Wednesday, June 29, 2011

Kensington Universal Multi-Display Adapter

This is kind a note-to-self, but maybe it will help somebody else some day.

I've got a Kensington Universal Multi-Display Adapter hooked up to my Mac Mini, so I can have two displays. Works really great, but... whenever the power goes out and the system shuts down, I'll start it back up and that monitor is dark, dead, like a paperweight.

Want to know what I did to fix it? It's really complicated. Unplug the adapter from the system and plug it back in. Yes, that's all. Only took me an hour this time to think of that. Maybe next time I'll google it and end up back here and ::facepalm:: suffer for only a few minutes.

You're welcome, self!!

TweetDeck

I've tried a few different Twitter/Facebook apps, but just tried TweetDeck... LOVE IT!! SWITCHED!!
Try it yourself, it's in the Android market: here.

Update: one thing I found kind of annoying is that I couldn't figure out how to switch the order of the columns. Maybe someone can give me a better idea how to do this, but I ended up jotting them down, deleting them (the "home" and "me" columns can't be deleted) and re-adding them. Hey, it worked!

Sunday, June 26, 2011

Speaking of Ubuntu (which rocks, by the way)

Hey, speaking of Ubuntu, I didn't mention that I upgraded to 11.04 (natty what?) and have not had a single problem since with the whole suspend/restore on this Dell Latitude C640 that I sometimes use. Thanks, Ubuntu -- you all rock!!

Installing Eclipse (on Ubuntu, of course)

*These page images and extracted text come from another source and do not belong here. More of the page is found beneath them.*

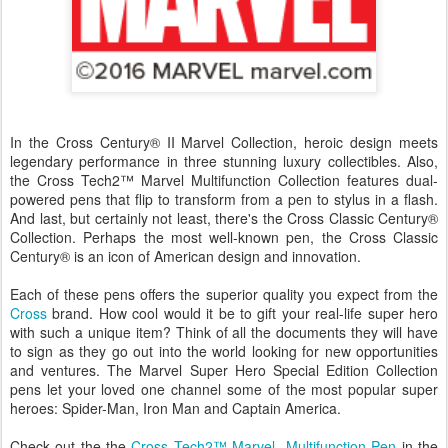
In the Cross Century® II Marvel Collection, heroic design meets
legendary performance in three stunning luxury collectibles. Also,
the Cross Tech2™ Marvel Multifunction Collection features dual-
powered pens that flip to transform from a pen to stylus in a flash.
And last, but certainly not least, there's the Cross Classic Century®
Collection. Perhaps the most well-known pen, the Cross Classic
Century® is an icon of American design and innovation.
Each of these pens offers the superior quality you expect from the
Cross
brand. How cool would it be to gift your real-life super hero
with such a unique item? Think of all the documents they will have
to sign as they go out into the world looking for new opportunities
and ventures. The Marvel Super Hero Special Edition Collection
pens let your loved one channel some of the most popular super
heroes: Spider-Man, Iron Man and Captain America.
Check out the the
Cross Tech2™ Marvel Multifunction Pen
in the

It sure is nice to have the package manager for installing software, but sometimes it's out of date. In the case of Eclipse, I think it gave me the G release, whatever that was, but the latest is Indigo, which you can download from whereverz. And I found a handy page explaining how to "install" it.

Wednesday, June 22, 2011

SCP and spaces

I was looking for help with linux SCP and spaces in file names. I found a somewhat helpful link here: http://www.thingy-ma-jig.co.uk/blog/14-05-2007/how-to-scp-a-path-with-spaces

Its advice didn't work for me out of the box, however.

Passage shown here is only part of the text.